The majority of women who have MS are diagnosed in their twenties and thirties, at a time when they may be thinking about starting a family.

There have been many studies examining the impact of pregnancy on MS. They all show that pregnancy appears to have a positive protective influence, with relapse rates going down, especially during the third trimester (between six and nine months). The reasons for this are not fully understood, but it is thought that hormone levels play a role. However, in the first three months after the baby is born, the risk of relapse rises. This is thought to occur as hormones return to pre-pregnancy levels.

It remains unknown whether there is any association between the numbers of relapses experienced if a woman has more than one pregnancy. If such a relationship does exist, neurologists could provide informed advice to women with MS after their first pregnancy.
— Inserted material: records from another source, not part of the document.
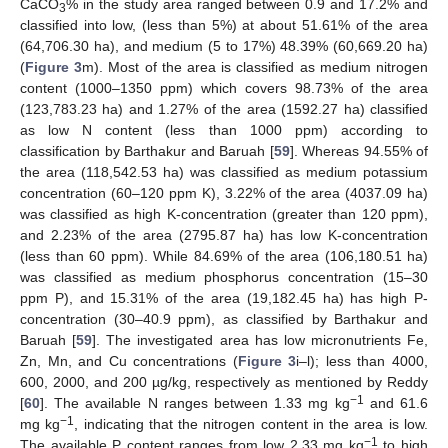
CaCO
% in the study area ranged between 0.9 and 17.2% and
3
classified into low, (less than 5%) at about 51.61% of the area
(64,706.30 ha), and medium (5 to 17%) 48.39% (60,669.20 ha)
(
Figure 3
m). Most of the area is classified as medium nitrogen
content (1000–1350 ppm) which covers 98.73% of the area
(123,783.23 ha) and 1.27% of the area (1592.27 ha) classified
as low N content (less than 1000 ppm) according to
classification by Barthakur and Baruah [
59
]. Whereas 94.55% of
the area (118,542.53 ha) was classified as medium potassium
concentration (60–120 ppm K), 3.22% of the area (4037.09 ha)
was classified as high K-concentration (greater than 120 ppm),
and 2.23% of the area (2795.87 ha) has low K-concentration
(less than 60 ppm). While 84.69% of the area (106,180.51 ha)
was classified as medium phosphorus concentration (15–30
ppm P), and 15.31% of the area (19,182.45 ha) has high P-
concentration (30–40.9 ppm), as classified by Barthakur and
Baruah [
59
]. The investigated area has low micronutrients Fe,
Zn, Mn, and Cu concentrations (
Figure 3
i–l); less than 4000,
600, 2000, and 200 µg/kg, respectively as mentioned by Reddy
−1
[
60
]. The available N ranges between 1.33 mg kg
and 61.6
−1
mg kg
, indicating that the nitrogen content in the area is low.
−1
The available P content ranges from low 2.33 mg kg
to high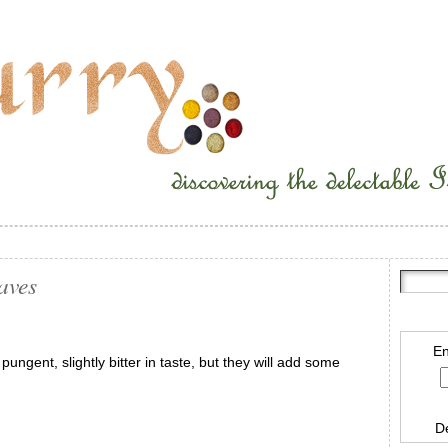
aves
En
ungent, slightly bitter in taste, but they will add some
D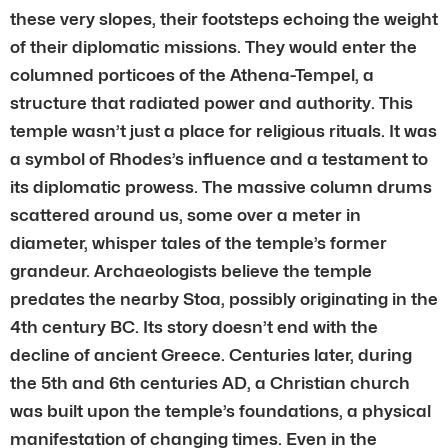
these very slopes, their footsteps echoing the weight
of their diplomatic missions. They would enter the
columned porticoes of the Athena-Tempel, a
structure that radiated power and authority. This
temple wasn’t just a place for religious rituals. It was
a symbol of Rhodes’s influence and a testament to
its diplomatic prowess. The massive column drums
scattered around us, some over a meter in
diameter, whisper tales of the temple’s former
grandeur. Archaeologists believe the temple
predates the nearby Stoa, possibly originating in the
4th century BC. Its story doesn’t end with the
decline of ancient Greece. Centuries later, during
the 5th and 6th centuries AD, a Christian church
was built upon the temple’s foundations, a physical
manifestation of changing times. Even in the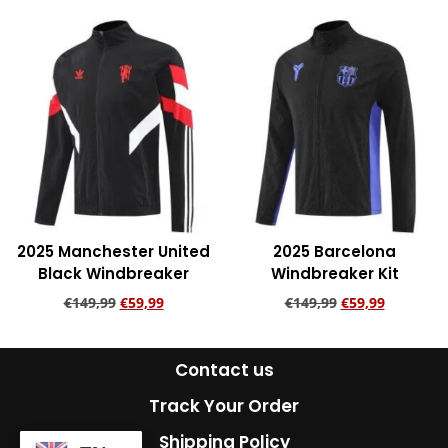
Add to cart
2025 Manchester United
2025 Barcelona
Black Windbreaker
Windbreaker Kit
€
149,99
€
59,99
€
149,99
€
59,99
Add to cart
Add to cart
Contact us
Track Your Order
Shipping Policy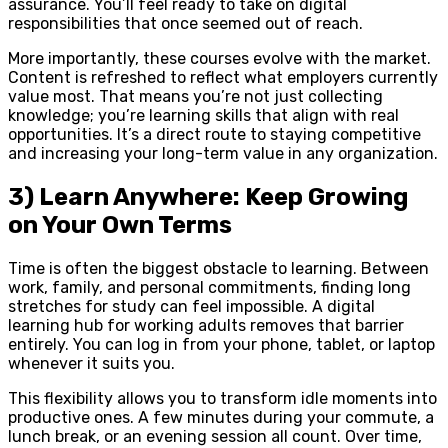
assurance. You’ll feel ready to take on digital
responsibilities that once seemed out of reach.
More importantly, these courses evolve with the market.
Content is refreshed to reflect what employers currently
value most. That means you’re not just collecting
knowledge; you’re learning skills that align with real
opportunities. It’s a direct route to staying competitive
and increasing your long-term value in any organization.
3) Learn Anywhere: Keep Growing
on Your Own Terms
Time is often the biggest obstacle to learning. Between
work, family, and personal commitments, finding long
stretches for study can feel impossible. A digital
learning hub for working adults removes that barrier
entirely. You can log in from your phone, tablet, or laptop
whenever it suits you.
This flexibility allows you to transform idle moments into
productive ones. A few minutes during your commute, a
lunch break, or an evening session all count. Over time,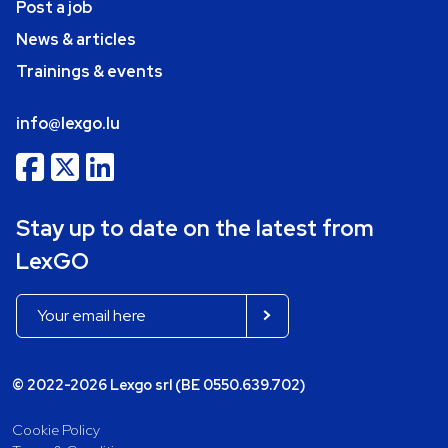
Post a job
News & articles
Trainings & events
info@lexgo.lu
Stay up to date on the latest from
LexGO
© 2022-2026 Lexgo srl (BE 0550.639.702)
Cookie Policy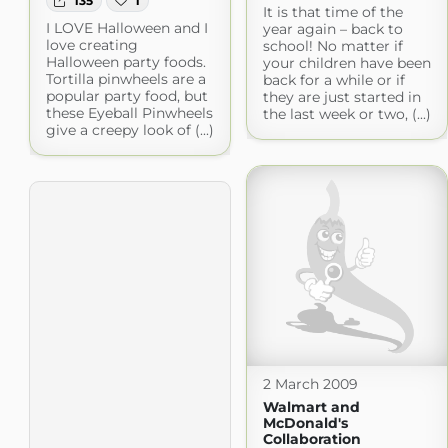
135
1
It is that time of the
I LOVE Halloween and I
year again – back to
love creating
school! No matter if
Halloween party foods.
your children have been
Tortilla pinwheels are a
back for a while or if
popular party food, but
they are just started in
these Eyeball Pinwheels
the last week or two, (...)
give a creepy look of (...)
2 March 2009
Walmart and
McDonald's
Collaboration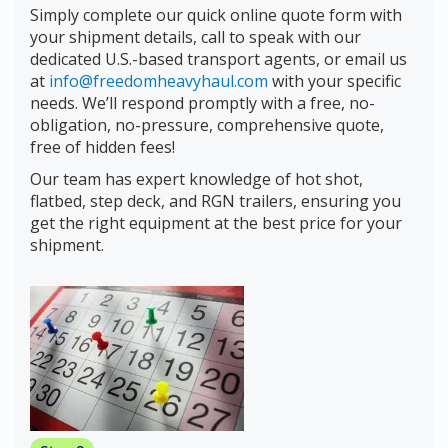
Simply complete our quick online quote form with
your shipment details, call to speak with our
dedicated U.S.-based transport agents, or email us
at
info@freedomheavyhaul.com
with your specific
needs. We’ll respond promptly with a free, no-
obligation, no-pressure, comprehensive quote,
free of hidden fees!
Our team has expert knowledge of hot shot,
flatbed, step deck, and RGN trailers, ensuring you
get the right equipment at the best price for your
shipment.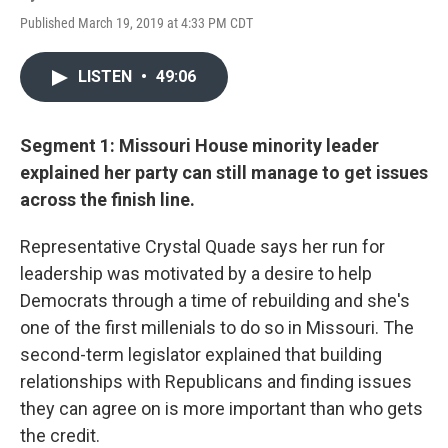
Published March 19, 2019 at 4:33 PM CDT
LISTEN
•
49:06
Segment 1: Missouri House minority leader
explained her party can still manage to get issues
across the finish line.
Representative Crystal Quade says her run for
leadership was motivated by a desire to help
Democrats through a time of rebuilding and she's
one of the first millenials to do so in Missouri. The
second-term legislator explained that building
relationships with Republicans and finding issues
they can agree on is more important than who gets
the credit.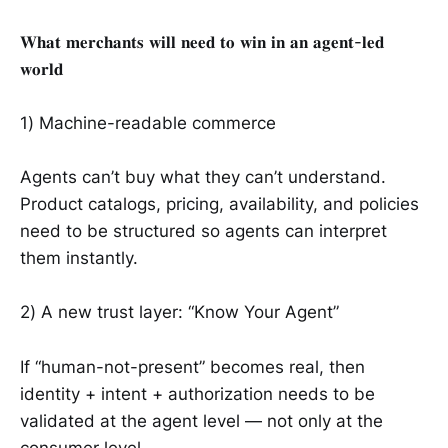
𝐖𝐡𝐚𝐭 𝐦𝐞𝐫𝐜𝐡𝐚𝐧𝐭𝐬 𝐰𝐢𝐥𝐥 𝐧𝐞𝐞𝐝 𝐭𝐨 𝐰𝐢𝐧 𝐢𝐧 𝐚𝐧 𝐚𝐠𝐞𝐧𝐭-𝐥𝐞𝐝
𝐰𝐨𝐫𝐥𝐝
1) Machine-readable commerce
Agents can’t buy what they can’t understand.
Product catalogs, pricing, availability, and policies
need to be structured so agents can interpret
them instantly.
2) A new trust layer: “Know Your Agent”
If “human-not-present” becomes real, then
identity + intent + authorization needs to be
validated at the agent level — not only at the
consumer level.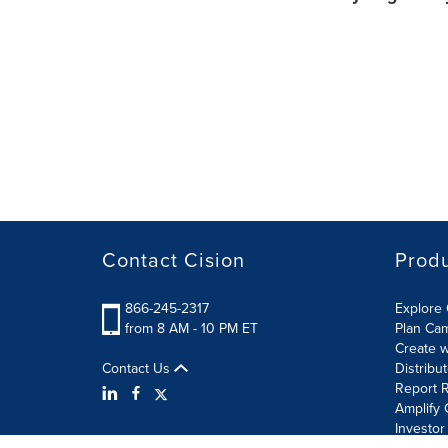
Contact Cision
Prod
866-245-2317
Explore 
from 8 AM - 10 PM ET
Plan Ca
Create w
Contact Us
Distribu
Report R
Amplify 
Investor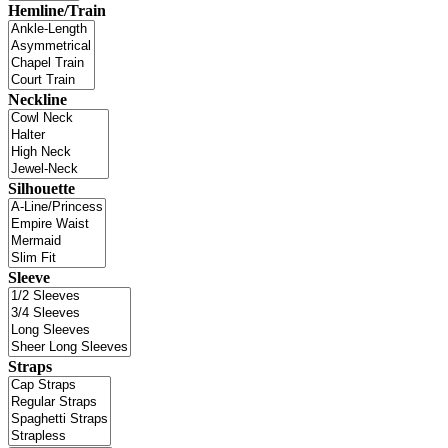
Hemline/Train
Neckline
Silhouette
Sleeve
Straps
This study looked at a group of 93 French and Italian women with MS who had had two consecutive pregnancies. Researchers evaluated the risk of relapses during pregnancy and in the first three months after delivery in both pregnancies.

The results showed that there was no difference in the disease activity between two pregnancies. There was also no difference between the rebound attacks after the pregnancy, when researchers compared the first and second pregnancies.

Therefore, the researchers suggest that, counseling of women with MS who consider having a second baby should be the same as for the first one. During counselling, doctors should advise on both protective effects of pregnancy against relapses, and the increased chance of new relapses in the first three months after the baby is born.